───── RECORDED DATA ─────
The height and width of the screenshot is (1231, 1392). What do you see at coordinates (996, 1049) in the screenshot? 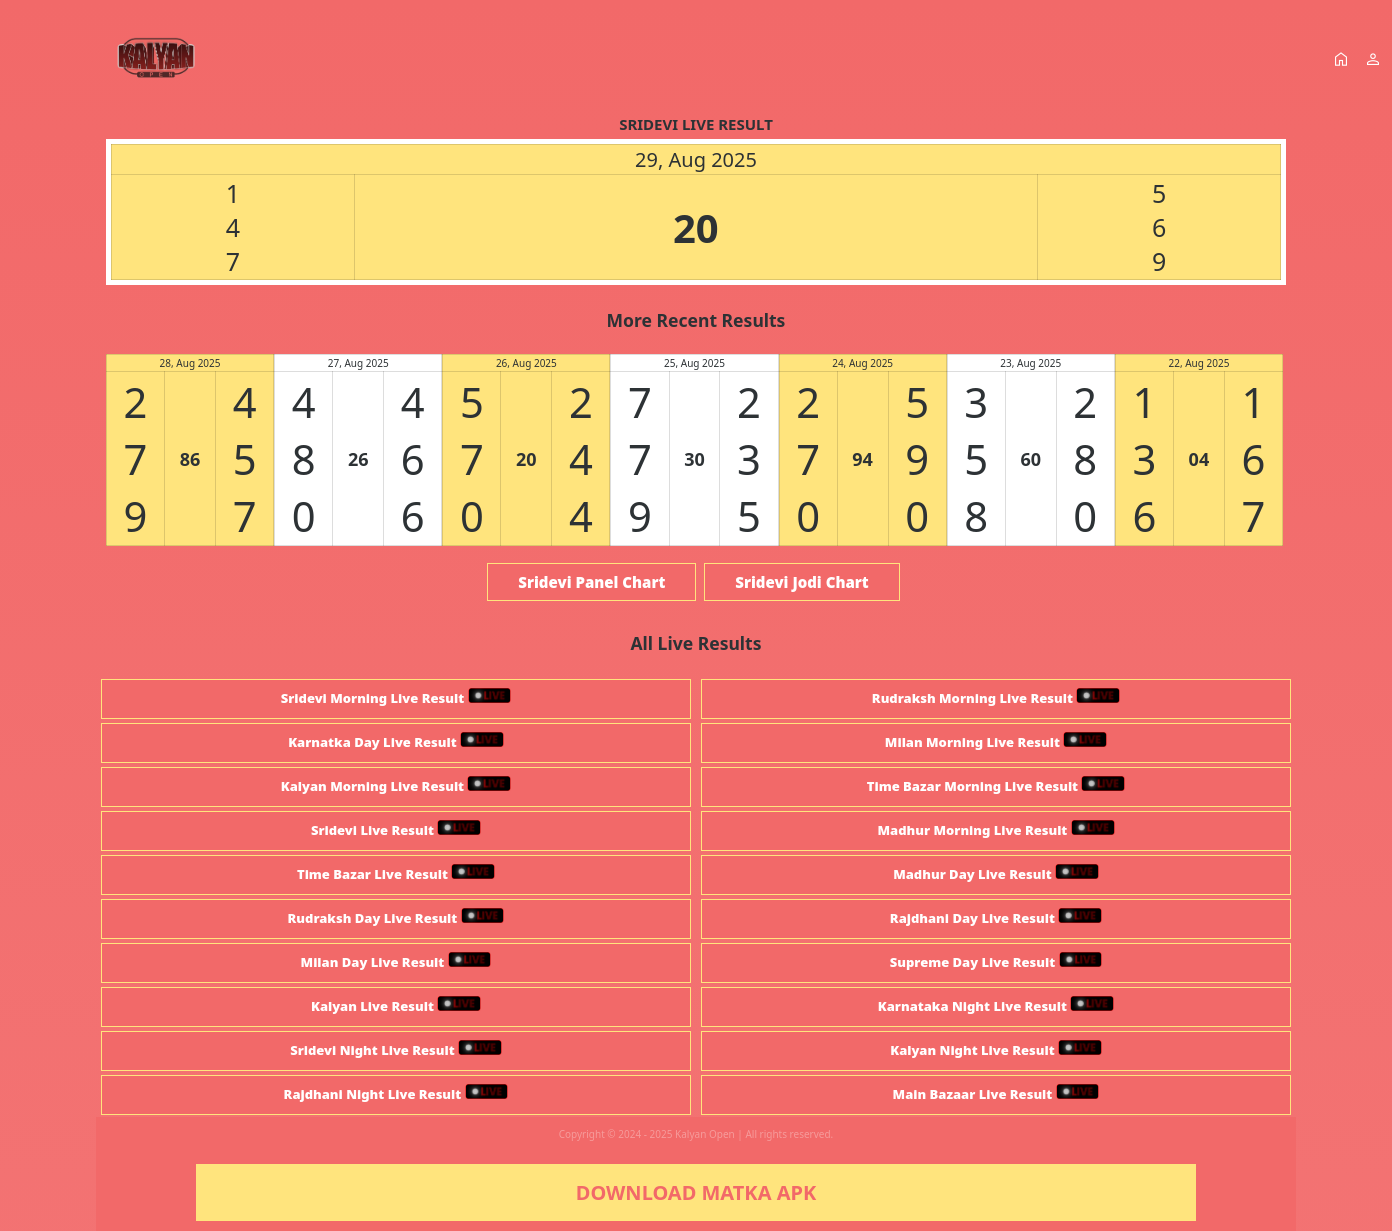
I see `Kalyan Night Live Result` at bounding box center [996, 1049].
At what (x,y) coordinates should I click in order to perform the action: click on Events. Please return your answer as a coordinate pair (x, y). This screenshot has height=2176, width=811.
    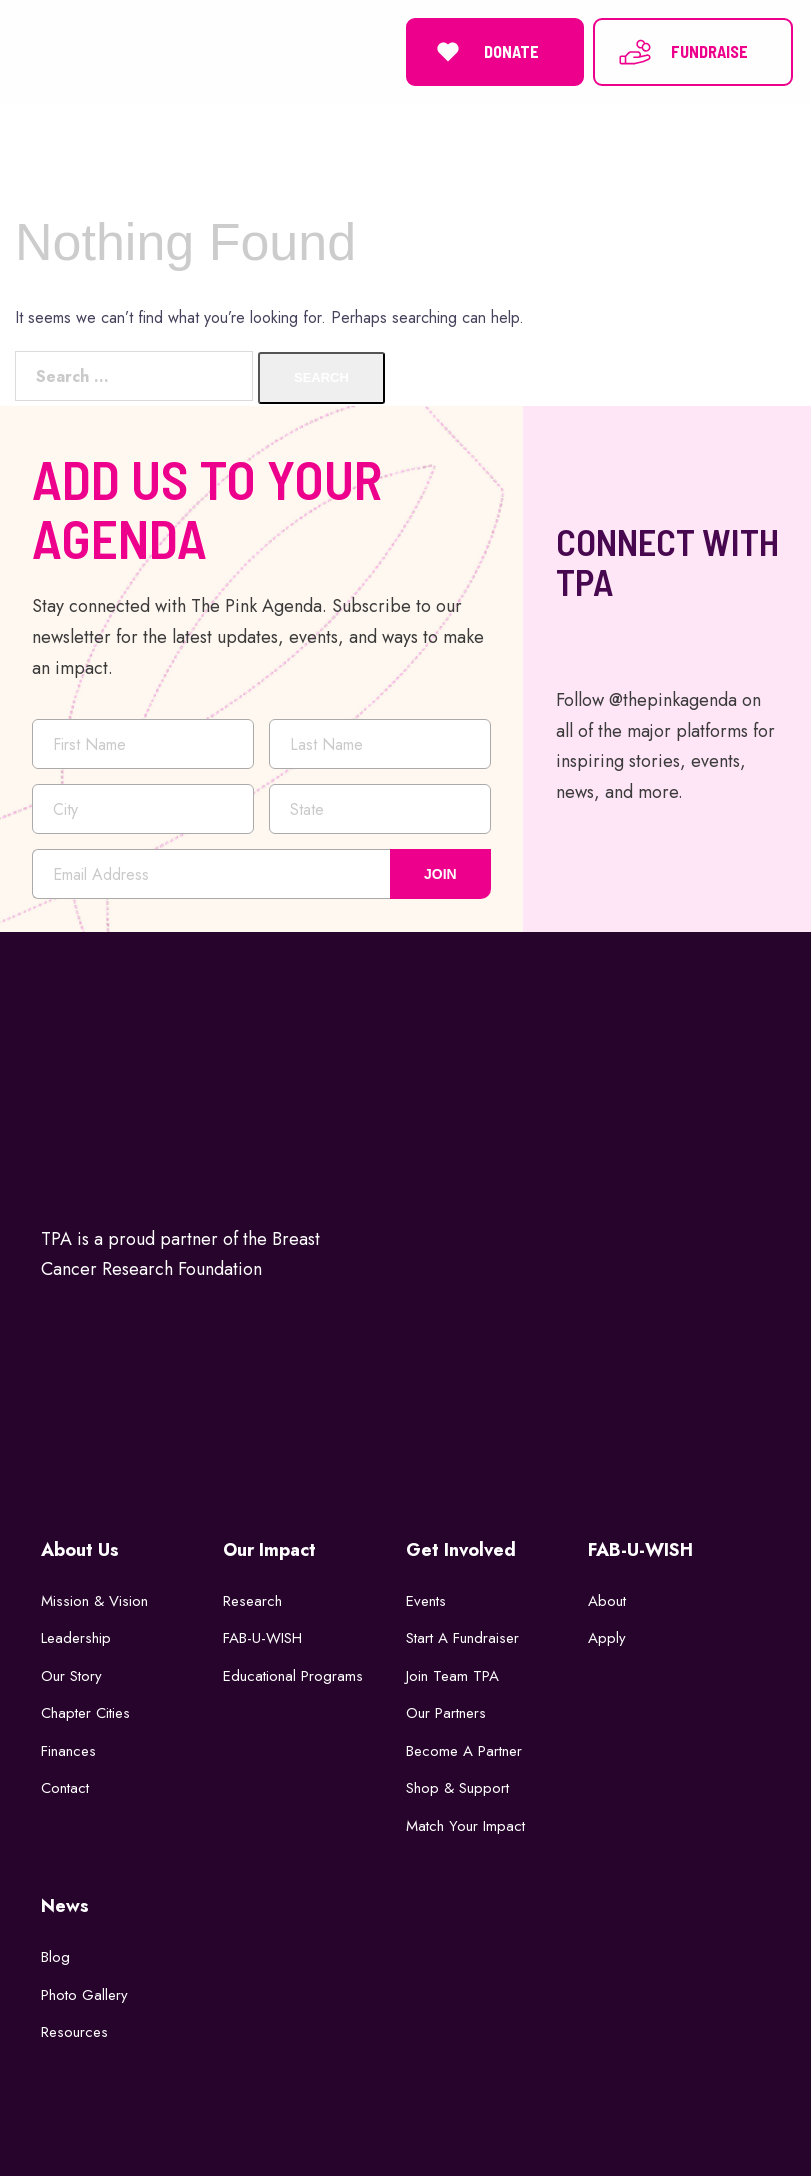
    Looking at the image, I should click on (426, 1599).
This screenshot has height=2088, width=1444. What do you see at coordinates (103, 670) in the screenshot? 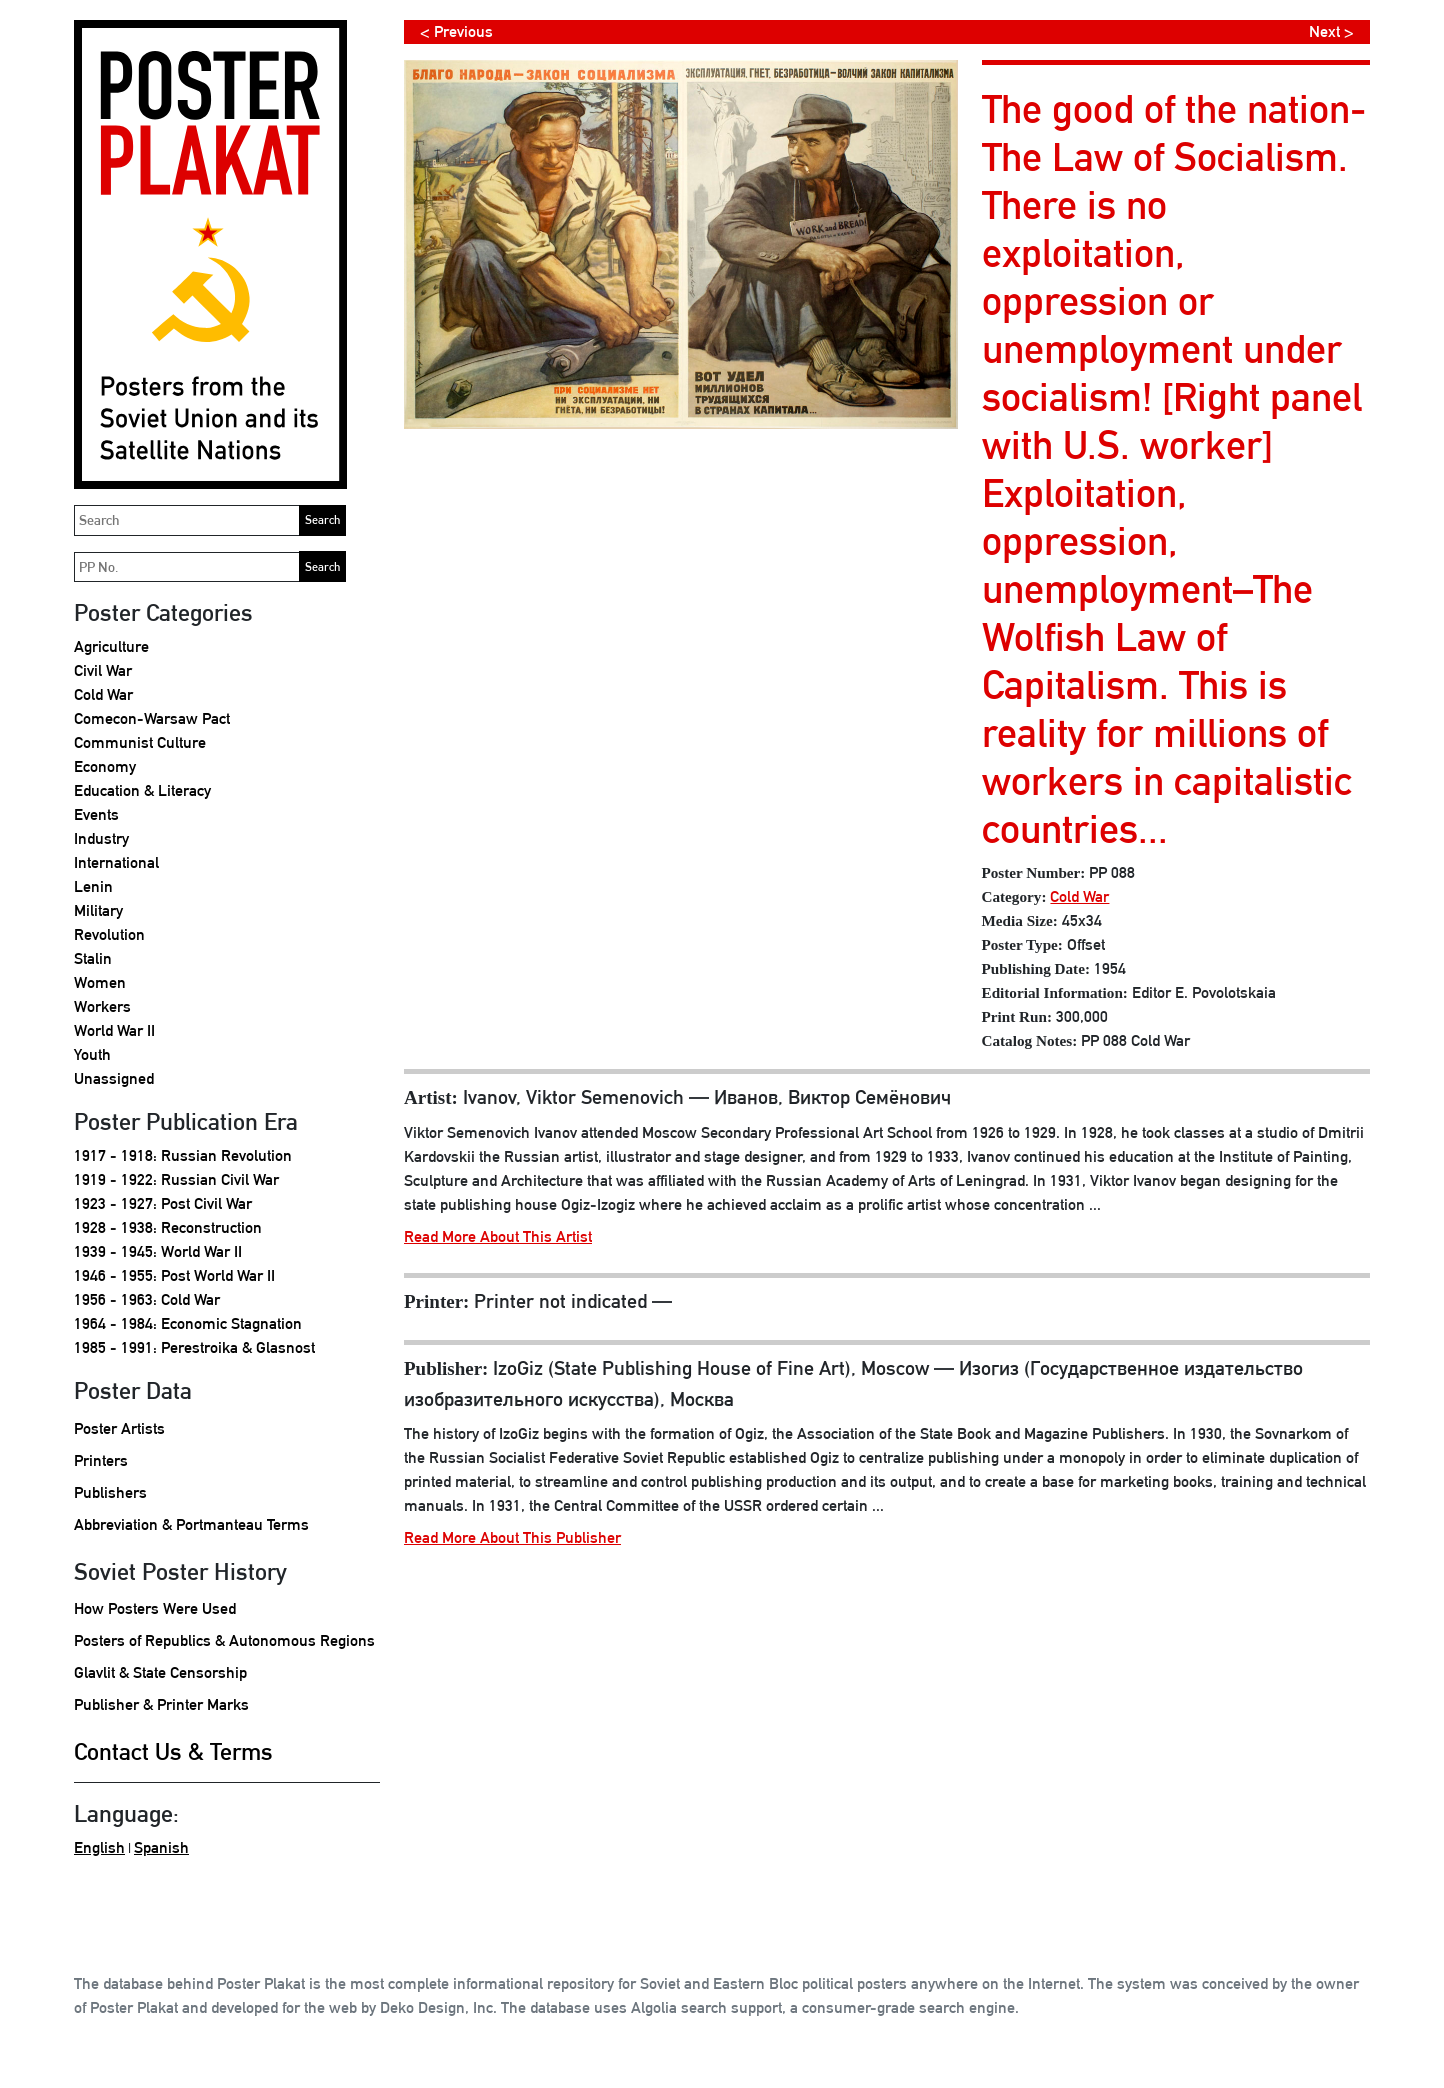
I see `Civil War` at bounding box center [103, 670].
─────
YOUR GOAL - The lines from the one containing "This screenshot has height=2088, width=1444." to the final line of the material, both ends included, should be retyped exactly and alone, with no pictures.

TASK SOLUTION -
This screenshot has height=2088, width=1444. What do you see at coordinates (103, 670) in the screenshot? 
I see `Civil War` at bounding box center [103, 670].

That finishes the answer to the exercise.